-- Description of the task --
Across the data below, count every line where the string "أحذية" appears. Answer with the number alone.

(Stored data entries)

--- START ---

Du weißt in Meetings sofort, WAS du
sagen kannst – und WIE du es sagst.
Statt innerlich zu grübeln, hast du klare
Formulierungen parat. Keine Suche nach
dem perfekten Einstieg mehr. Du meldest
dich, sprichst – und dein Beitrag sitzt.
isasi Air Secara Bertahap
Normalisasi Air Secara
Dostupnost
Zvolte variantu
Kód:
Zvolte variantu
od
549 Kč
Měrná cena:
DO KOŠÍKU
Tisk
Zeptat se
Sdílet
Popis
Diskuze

--- END ---
--- START ---

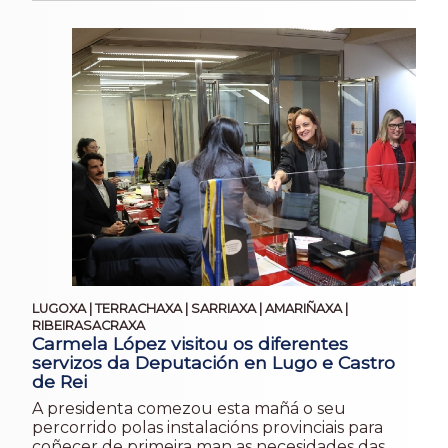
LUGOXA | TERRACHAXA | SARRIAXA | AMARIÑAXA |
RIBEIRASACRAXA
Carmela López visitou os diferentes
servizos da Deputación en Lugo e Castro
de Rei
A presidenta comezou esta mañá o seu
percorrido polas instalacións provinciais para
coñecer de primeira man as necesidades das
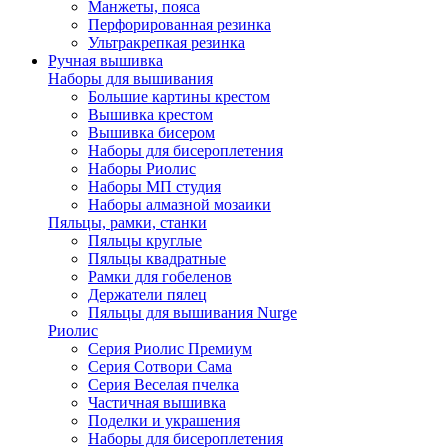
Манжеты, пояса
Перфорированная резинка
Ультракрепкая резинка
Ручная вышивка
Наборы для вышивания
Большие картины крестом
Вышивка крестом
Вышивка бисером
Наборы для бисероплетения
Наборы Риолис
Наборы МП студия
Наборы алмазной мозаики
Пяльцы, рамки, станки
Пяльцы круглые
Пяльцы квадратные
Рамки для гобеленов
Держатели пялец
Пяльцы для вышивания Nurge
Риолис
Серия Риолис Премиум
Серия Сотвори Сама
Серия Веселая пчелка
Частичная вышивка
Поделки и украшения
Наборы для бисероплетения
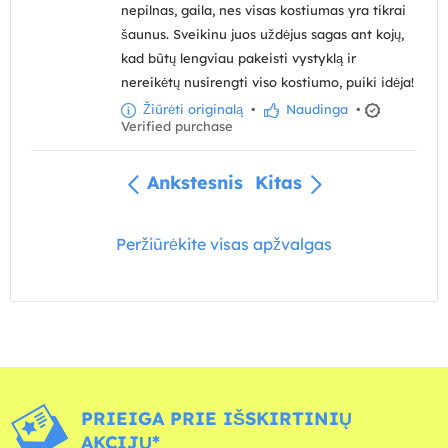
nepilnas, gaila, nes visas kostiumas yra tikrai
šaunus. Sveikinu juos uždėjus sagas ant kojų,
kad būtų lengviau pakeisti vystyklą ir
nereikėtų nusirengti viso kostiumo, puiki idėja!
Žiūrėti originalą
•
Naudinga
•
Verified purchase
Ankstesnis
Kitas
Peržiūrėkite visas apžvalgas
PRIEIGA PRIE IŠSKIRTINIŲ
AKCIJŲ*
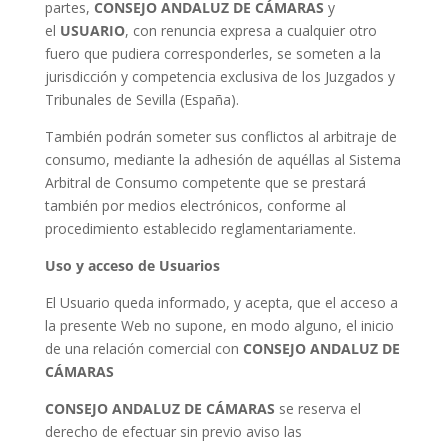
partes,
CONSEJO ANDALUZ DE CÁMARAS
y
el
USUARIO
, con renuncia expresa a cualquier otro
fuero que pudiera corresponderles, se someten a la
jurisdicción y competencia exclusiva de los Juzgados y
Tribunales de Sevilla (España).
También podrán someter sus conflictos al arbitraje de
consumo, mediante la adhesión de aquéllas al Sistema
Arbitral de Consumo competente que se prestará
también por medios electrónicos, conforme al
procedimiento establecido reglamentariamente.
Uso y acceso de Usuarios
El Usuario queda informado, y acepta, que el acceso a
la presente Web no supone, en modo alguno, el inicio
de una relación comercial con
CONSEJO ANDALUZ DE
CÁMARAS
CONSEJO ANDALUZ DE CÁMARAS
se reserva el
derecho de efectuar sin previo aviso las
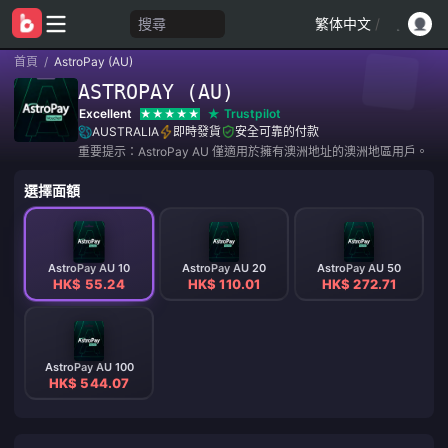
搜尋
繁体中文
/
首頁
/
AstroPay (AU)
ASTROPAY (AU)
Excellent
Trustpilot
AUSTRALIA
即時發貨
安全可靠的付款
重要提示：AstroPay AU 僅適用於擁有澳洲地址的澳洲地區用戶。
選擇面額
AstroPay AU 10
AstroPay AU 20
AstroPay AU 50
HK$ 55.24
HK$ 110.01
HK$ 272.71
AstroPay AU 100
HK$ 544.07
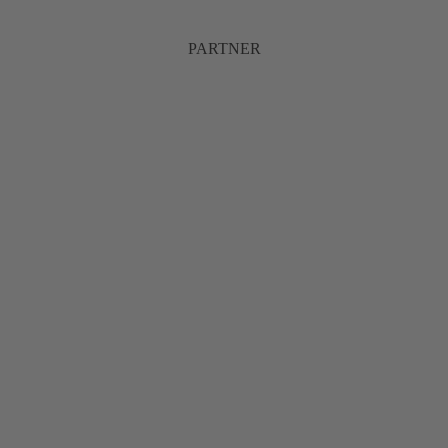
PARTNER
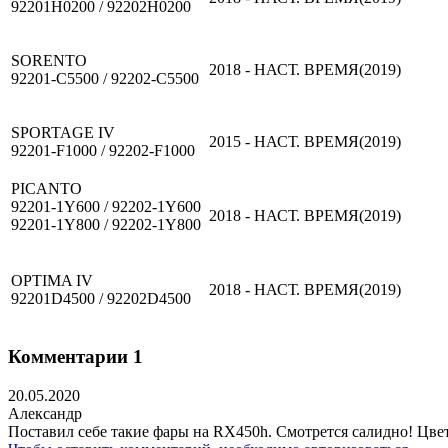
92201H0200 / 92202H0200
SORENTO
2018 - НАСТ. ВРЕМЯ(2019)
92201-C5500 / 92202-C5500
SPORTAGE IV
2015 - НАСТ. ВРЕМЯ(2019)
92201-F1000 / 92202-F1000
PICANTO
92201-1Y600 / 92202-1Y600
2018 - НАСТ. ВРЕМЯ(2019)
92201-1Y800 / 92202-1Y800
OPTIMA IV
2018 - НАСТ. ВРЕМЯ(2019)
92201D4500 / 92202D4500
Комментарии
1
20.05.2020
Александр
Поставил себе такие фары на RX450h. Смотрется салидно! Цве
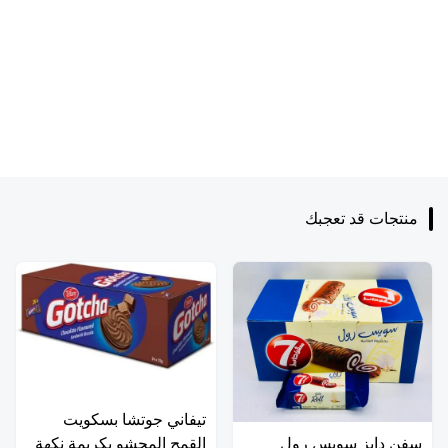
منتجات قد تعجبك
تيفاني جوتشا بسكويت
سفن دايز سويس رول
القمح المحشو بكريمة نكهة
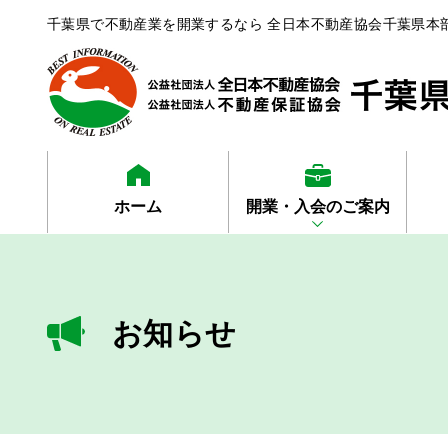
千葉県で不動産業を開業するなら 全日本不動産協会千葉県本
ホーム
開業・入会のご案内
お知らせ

--- END ---
--- START ---

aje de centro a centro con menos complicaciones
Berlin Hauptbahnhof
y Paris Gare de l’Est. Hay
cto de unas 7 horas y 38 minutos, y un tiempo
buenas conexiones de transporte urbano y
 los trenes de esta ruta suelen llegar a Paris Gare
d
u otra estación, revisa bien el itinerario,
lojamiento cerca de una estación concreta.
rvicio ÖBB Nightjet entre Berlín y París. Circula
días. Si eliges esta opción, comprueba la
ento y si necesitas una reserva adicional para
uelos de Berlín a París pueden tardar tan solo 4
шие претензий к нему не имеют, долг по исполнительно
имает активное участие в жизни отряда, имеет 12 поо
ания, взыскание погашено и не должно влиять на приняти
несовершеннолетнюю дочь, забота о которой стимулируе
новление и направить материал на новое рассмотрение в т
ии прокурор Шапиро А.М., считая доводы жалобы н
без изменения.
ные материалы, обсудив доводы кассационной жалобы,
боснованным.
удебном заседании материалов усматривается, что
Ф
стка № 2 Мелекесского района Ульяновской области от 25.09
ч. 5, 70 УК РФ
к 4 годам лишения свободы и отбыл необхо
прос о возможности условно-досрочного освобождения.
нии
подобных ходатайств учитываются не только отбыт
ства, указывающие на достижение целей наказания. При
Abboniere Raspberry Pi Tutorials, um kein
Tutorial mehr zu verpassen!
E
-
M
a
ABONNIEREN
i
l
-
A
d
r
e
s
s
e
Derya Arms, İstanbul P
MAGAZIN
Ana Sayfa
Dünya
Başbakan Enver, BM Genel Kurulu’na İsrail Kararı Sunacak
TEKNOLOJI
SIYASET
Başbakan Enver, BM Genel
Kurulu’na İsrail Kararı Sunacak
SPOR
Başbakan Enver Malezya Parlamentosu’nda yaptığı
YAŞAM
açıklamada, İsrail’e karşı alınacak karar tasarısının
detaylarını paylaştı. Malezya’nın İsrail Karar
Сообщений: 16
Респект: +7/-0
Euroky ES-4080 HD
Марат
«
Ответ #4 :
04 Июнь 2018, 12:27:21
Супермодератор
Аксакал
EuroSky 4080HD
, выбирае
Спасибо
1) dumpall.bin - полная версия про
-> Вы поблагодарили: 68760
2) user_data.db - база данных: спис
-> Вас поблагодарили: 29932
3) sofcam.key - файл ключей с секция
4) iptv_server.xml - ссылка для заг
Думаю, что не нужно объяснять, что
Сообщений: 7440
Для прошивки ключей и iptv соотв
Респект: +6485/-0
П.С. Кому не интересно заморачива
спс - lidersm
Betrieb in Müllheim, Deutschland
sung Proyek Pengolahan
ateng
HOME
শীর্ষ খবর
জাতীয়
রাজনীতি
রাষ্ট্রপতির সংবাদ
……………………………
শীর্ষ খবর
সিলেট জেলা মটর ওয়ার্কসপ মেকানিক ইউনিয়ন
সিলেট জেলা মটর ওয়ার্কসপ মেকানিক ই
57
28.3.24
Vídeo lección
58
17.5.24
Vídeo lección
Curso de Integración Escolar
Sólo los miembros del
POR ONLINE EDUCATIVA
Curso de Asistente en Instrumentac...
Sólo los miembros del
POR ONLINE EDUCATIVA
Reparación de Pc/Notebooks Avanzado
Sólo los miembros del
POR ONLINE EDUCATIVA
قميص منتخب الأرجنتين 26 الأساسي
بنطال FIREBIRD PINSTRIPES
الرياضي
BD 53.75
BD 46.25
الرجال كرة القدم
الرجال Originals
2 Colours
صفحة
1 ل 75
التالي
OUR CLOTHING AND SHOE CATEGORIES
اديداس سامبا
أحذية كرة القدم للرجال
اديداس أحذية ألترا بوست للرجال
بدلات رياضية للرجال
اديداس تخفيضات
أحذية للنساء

--- END ---

-- Solution to this problem --
3